The Mutation of the HSF4 gene associated with hereditary cataracts (Australian shepherd type) has been identified in the Australian shepherd. Though the overall frequency in the Australian shepherd population is unknown, in one study of 392 Australian shepherds with and without cataracts from North America and Europe, 25.5% had one copy of the mutation and 3.8% had two copies of the mutation, with an overall frequency of at risk dogs of 29.3%. In this same study, Australian shepherds with this mutation had an approximately 17-fold increased risk of developing cataracts.

Hyperuricosuria:

Other Names: Urolithiasis, HUU

Inheritance: Autosomal Recessive

Common Symptoms:

Hyperuricosuria is an inherited condition affecting Australian Shepherds. The SLC2A9 gene codes for a protein that allows the kidneys to transport uric acid from the urine. Dogs with mutations in both copies of the SLC2A9 gene are predisposed to have elevated levels of uric acid in the urine, hence the name hyperuricosuria. Uric acid can form crystals and/or stones (uroliths) in the urinary tract. Dogs with hyperuricosuria most commonly present with symptoms of recurrent urinary tract inflammation, which include frequent urination, blood in the urine, and straining to urinate. They may also have loss of appetite, lethargy, weakness, vomiting and pain. Urinary stones in the bladder can cause urinary tract infections or more seriously, blockage of the Urethra. Both male and female dogs can be affected, but obstruction of urine flow is more common in males due to differences in anatomy. Although an x-ray can be used to exclude other types of stones, urate stones cannot typically be seen using x-rays and must be evaluated by ultrasound. Not all dogs with mutations in both copies of the SLC2A9 gene will have symptoms of disease, though they will have increased uric acid excretion in the urine.
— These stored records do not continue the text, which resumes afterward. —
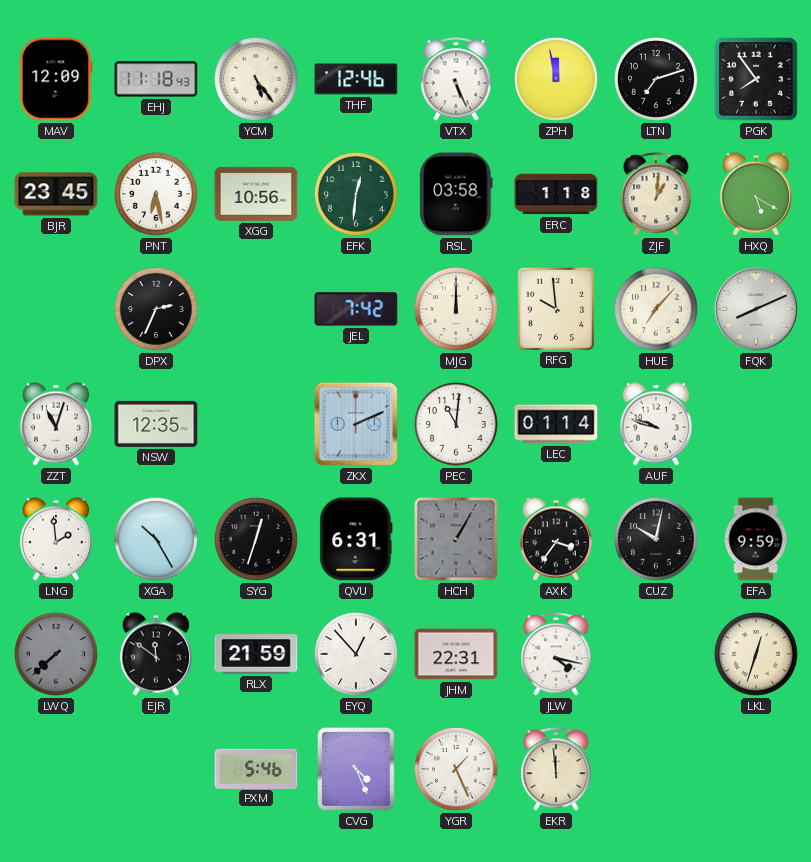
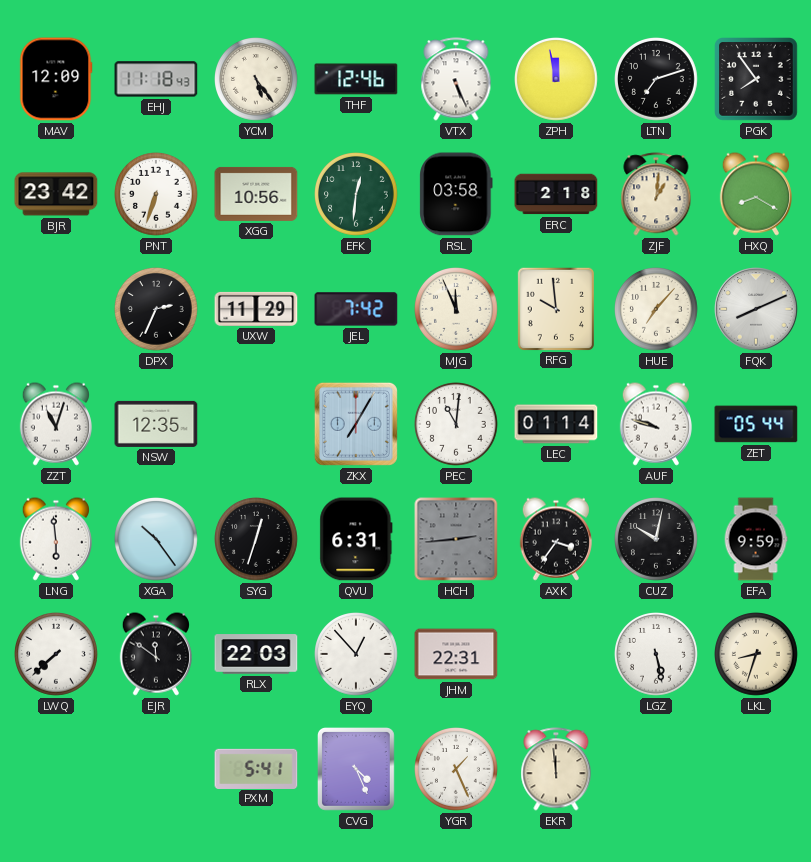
BJR: 23:45 -> 23:42
PNT: 6:28 -> 6:33
ERC: 1:18 -> 2:18
HXQ: 5:20 -> 8:20
UXW: none -> 11:29
MJG: 12:00 -> 11:56
ZKX: 2:11 -> 7:05
ZET: none -> 05:44
LNG: 1:59 -> 5:59
XGA: 10:25 -> 10:24
HCH: 1:05 -> 2:44
LWQ dial: grey -> white
RLX: 21:59 -> 22:03
JLW: 4:17 -> none
LGZ: none -> 5:28
LKL: 12:33 -> 8:33
PXM: 5:46 -> 5:41
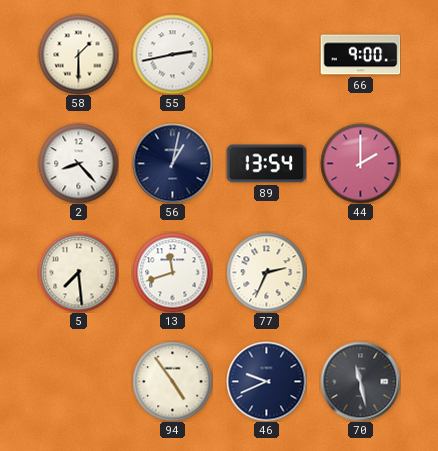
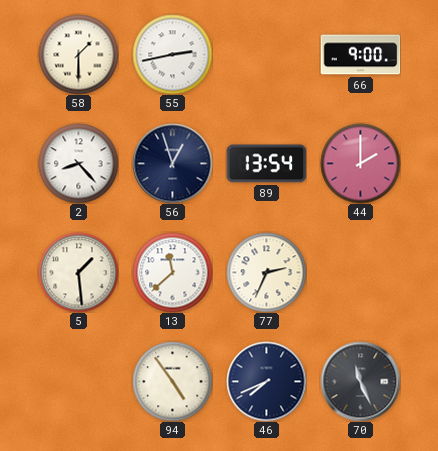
56: 1:02 -> 12:57
5: 7:29 -> 1:29
13: 11:42 -> 11:38
46: 9:41 -> 7:41
70: 11:28 -> 11:26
Breed-Specific Information for the Australian Shepherd

The Mutation of the SLC2A9 gene associated with hyperuricosuria has been identified in Australian Shepherds. Though the exact frequency in the overall Australian Shepherd population is unknown, based on 142 Australian Shepherds tested, 3.46 % of Australian Shepherds in the United States are estimated to be carriers of the mutation and 0.03% are estimated to be at-risk for hyperuricosuria.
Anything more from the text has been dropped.